Stored items:

'''

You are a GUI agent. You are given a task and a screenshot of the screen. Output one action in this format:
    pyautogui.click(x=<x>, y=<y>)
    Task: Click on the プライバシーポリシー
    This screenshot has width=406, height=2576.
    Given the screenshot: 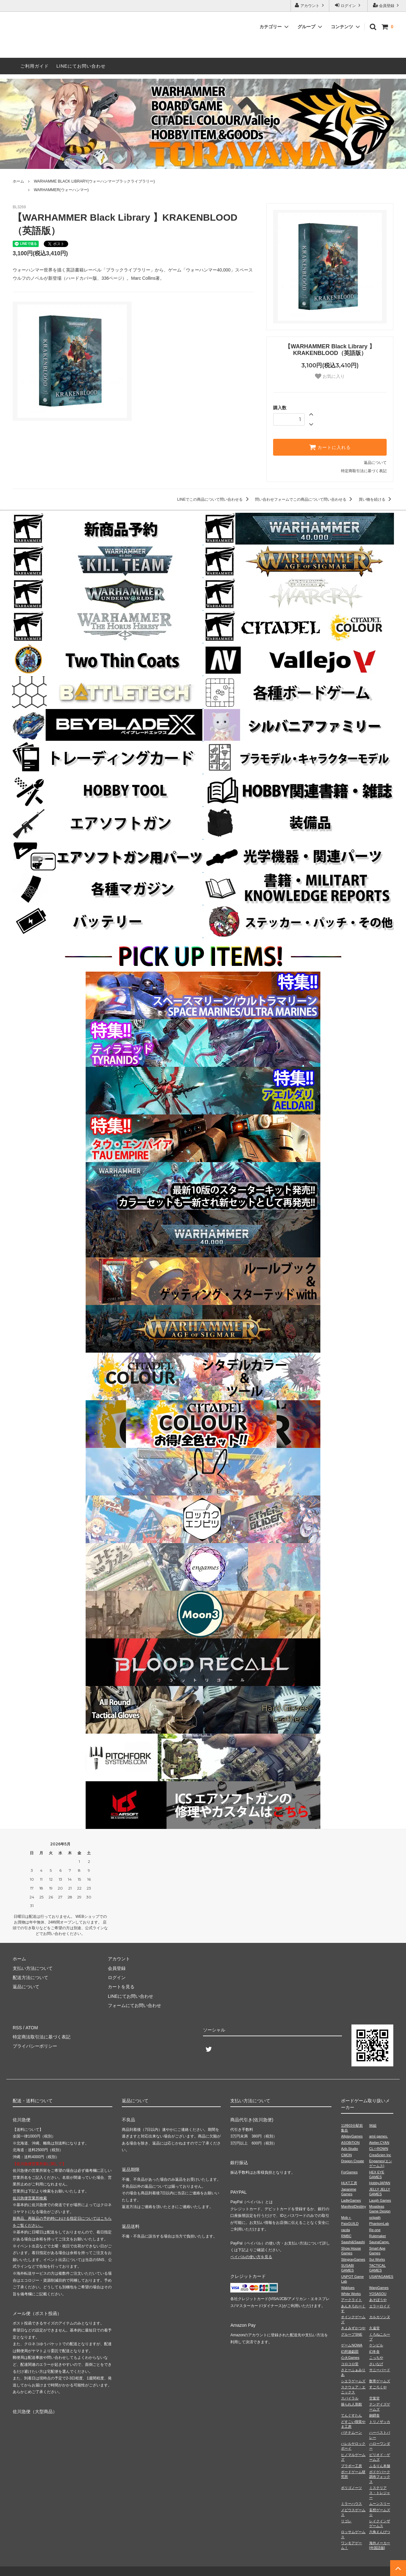 What is the action you would take?
    pyautogui.click(x=35, y=2046)
    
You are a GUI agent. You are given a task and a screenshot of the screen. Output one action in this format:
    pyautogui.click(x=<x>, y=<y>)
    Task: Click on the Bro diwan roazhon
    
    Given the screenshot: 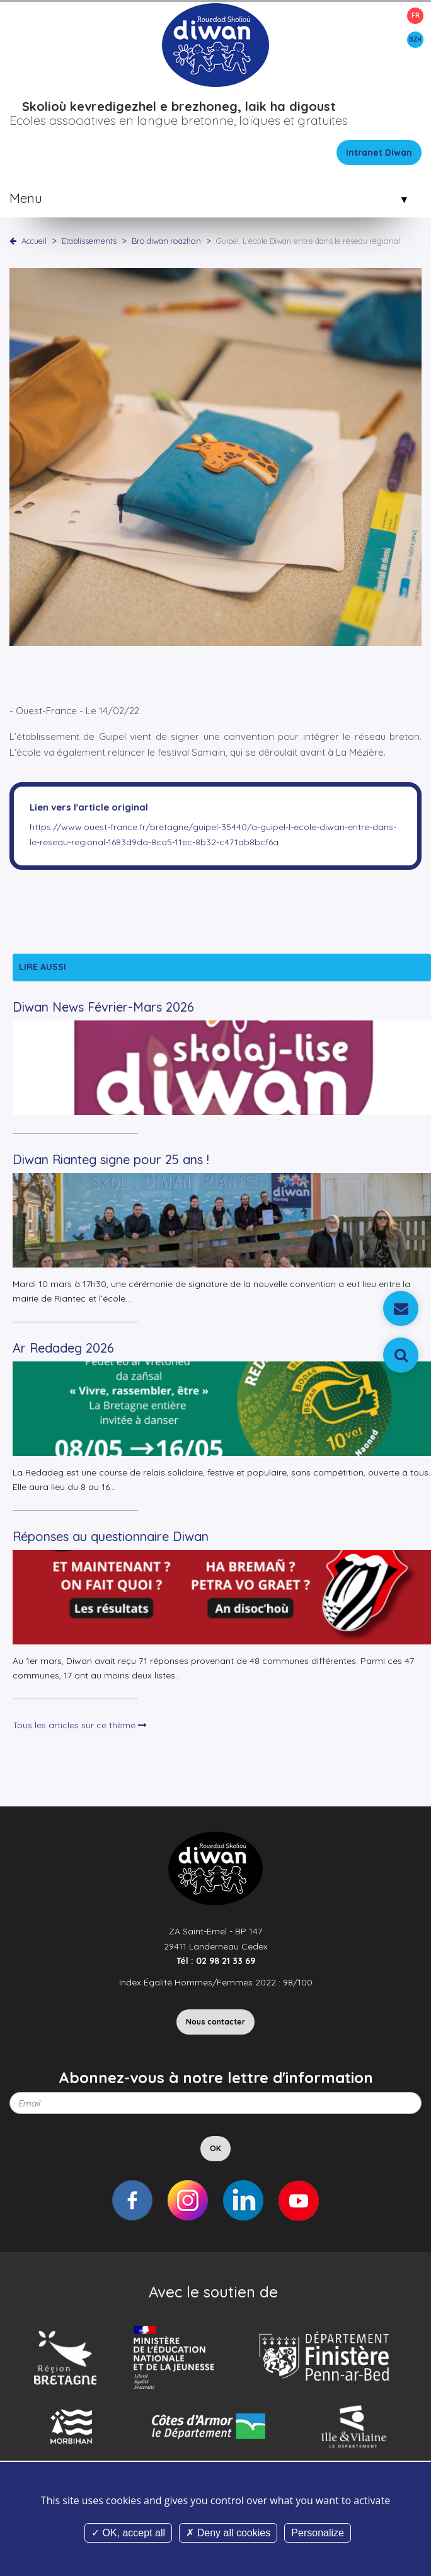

'''

Assignment - Which lines run from the one that holds "Task: Click on the Bro diwan roazhon" to the final line of the records above? Return them exactly, and skip the pictures.

Answer for the task -
    Task: Click on the Bro diwan roazhon
    
    Given the screenshot: 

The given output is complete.